Chemotassonomia del GenereSalicorniaDelle Coste Venete

Abstract
Chemotaxonomy of the genus Salicornia in the north-adriatic coasts. — Serological and chemical methods have been applied to investigate the systematics of Salicornia, a genus of halophilous Chenopodiaceae where cleistogamy is frequent. The research, limited to north-adriatic material, involved 13 populations (Tab. 1) belonging to all presently known italian taxa: the tetraploid (2n=36) S. veneta; a newly found triploid form (2n=27); a set of diploid forms (2n=18) which range morphologically from S. europaea-like to S. ramosissima-like populations. The aim of the research is to attempt a systematic ordination of these forms, with special emphasis on the strongly polymorphic diploid complex. From all populations a large number of individuals were sampled randomly and the soluble proteins extracted from the mature seeds.

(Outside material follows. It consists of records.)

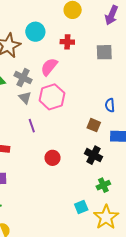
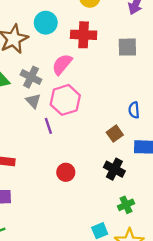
red cross: (67, 42) -> (84, 35), size x1.5
brown square: (94, 125) -> (115, 134), turned 32
purple line: (32, 126) -> (48, 126), moved

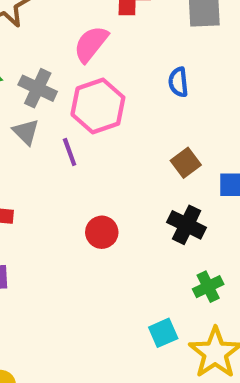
gray cross: (31, 77) -> (38, 88), moved
gray triangle: (33, 101) -> (26, 132), moved
blue semicircle: (134, 110) -> (178, 82), moved

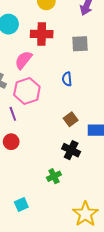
red circle: (102, 232) -> (11, 142), moved
green cross: (208, 287) -> (54, 176), moved
cyan square: (163, 333) -> (21, 204), moved

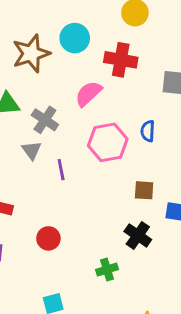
pink hexagon: (27, 91) -> (108, 142), moved
brown square: (71, 119) -> (144, 190), turned 32
red circle: (11, 142) -> (48, 238), moved

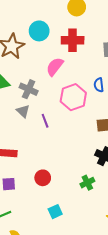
red circle: (48, 238) -> (43, 178), moved

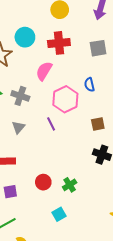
gray triangle: (23, 111) -> (18, 127), moved, turned 32
purple line: (45, 121) -> (51, 124), moved
green cross: (87, 183) -> (70, 185), moved

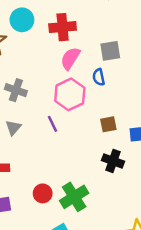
gray square: (98, 48) -> (110, 51), moved
pink semicircle: (44, 71) -> (70, 58), moved
green cross: (70, 185) -> (74, 197), size x1.6

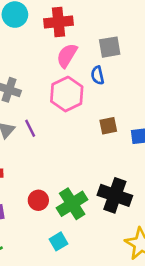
purple line: (52, 124) -> (30, 128), moved
black cross: (113, 161) -> (115, 195), moved, size x1.4

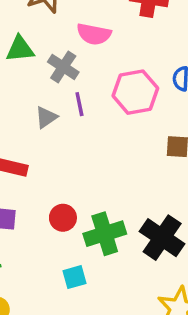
pink semicircle: (67, 55) -> (94, 34), moved, turned -125
purple line: (30, 128) -> (79, 104), moved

The extracts have been used for electrophoresis and for immunization of rabbits: antisera for five populations have been obtained and tested against all extracts (Figs. 1–5). The possibility of distinguishing at the level of population by means of the analysis of seed proteins has been demonstrated. No specific proteins of any populations could be found, as all populations appear to have the same complex of antigens; however, differences in the quantity of individual proteins (Tab. 2) and in the electrophoretic mobility of immunologically equivalent proteins have been observed in the different populations. The electrophoretic strips (Fig. 6) have been examined with numerical methods (Tab. 3 and 4, Figs. 7 and 8) to try a systematic assessment of the material. It risulted that the electrophoretic characters are distributed without correlations one with another; the same is true for the serological characters; ordering based on serological or electrophoretic characters results in a cline; also, the ordinations based on these chemical characters do not correspond one with the other, nor with ordinations based on morphology, on geographic distribution, on ecology. Because of the particular distribution of the characters a systematic assessment of the group appears to be impossible; this distribution is supposed to be due to the frequent cleistogamy and perhaps to apomixis; therefore any attempt to subdivide systematically the group leads to divide as far as to pure line, or to clone. On this basis it is proposed to consider the complex of diploid forms as a single taxonomic unit.